▶ [PROVIDED RECORDS]
================================
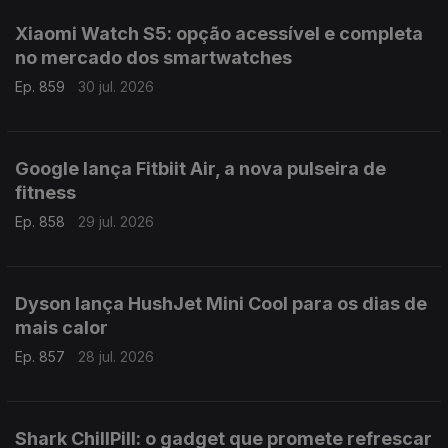
Xiaomi Watch S5: opção acessível e completa
no mercado dos smartwatches
Ep. 859
30 jul. 2026
Google lança Fitbiit Air, a nova pulseira de
fitness
Ep. 858
29 jul. 2026
Dyson lança HushJet Mini Cool para os dias de
mais calor
Ep. 857
28 jul. 2026
Shark ChillPill: o gadget que promete refrescar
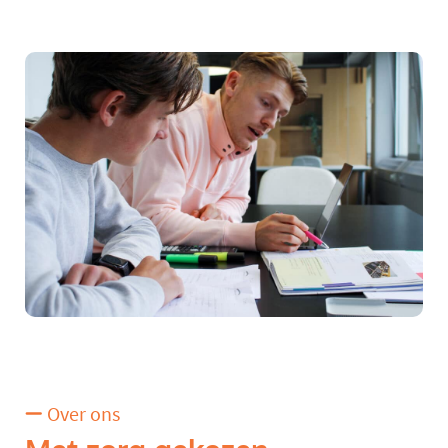
Over ons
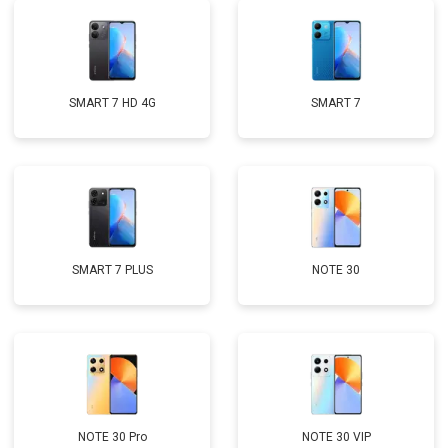
SMART 7 HD 4G
SMART 7
SMART 7 PLUS
NOTE 30
NOTE 30 Pro
NOTE 30 VIP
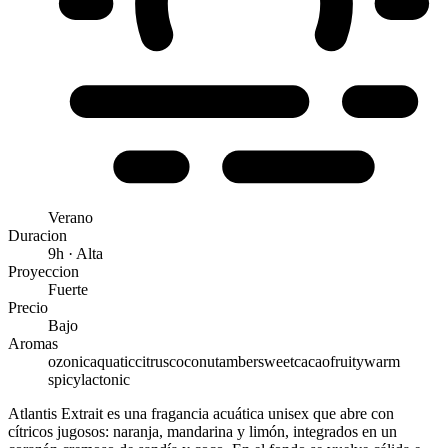
Verano
Duracion
9h · Alta
Proyeccion
Fuerte
Precio
Bajo
Aromas
ozonic
aquatic
citrus
coconut
amber
sweet
cacao
fruity
warm
spicy
lactonic
Atlantis Extrait es una fragancia acuática unisex que abre con
cítricos jugosos: naranja, mandarina y limón, integrados en un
================================
▶ [YOUR OBJECTIVE]
If a record holds a picture, skip the picture and write out everything else exactly.

▶ [SOLUTION TO THE PROBLEM]
Xiaomi Watch S5: opção acessível e completa
no mercado dos smartwatches
Ep. 859
30 jul. 2026
Google lança Fitbiit Air, a nova pulseira de
fitness
Ep. 858
29 jul. 2026
Dyson lança HushJet Mini Cool para os dias de
mais calor
Ep. 857
28 jul. 2026
Shark ChillPill: o gadget que promete refrescar
Over ons
SMART 7 HD 4G
SMART 7
SMART 7 PLUS
NOTE 30
NOTE 30 Pro
NOTE 30 VIP
Verano
Duracion
9h · Alta
Proyeccion
Fuerte
Precio
Bajo
Aromas
ozonic
aquatic
citrus
coconut
amber
sweet
cacao
fruity
warm
spicy
lactonic
Atlantis Extrait es una fragancia acuática unisex que abre con
cítricos jugosos: naranja, mandarina y limón, integrados en un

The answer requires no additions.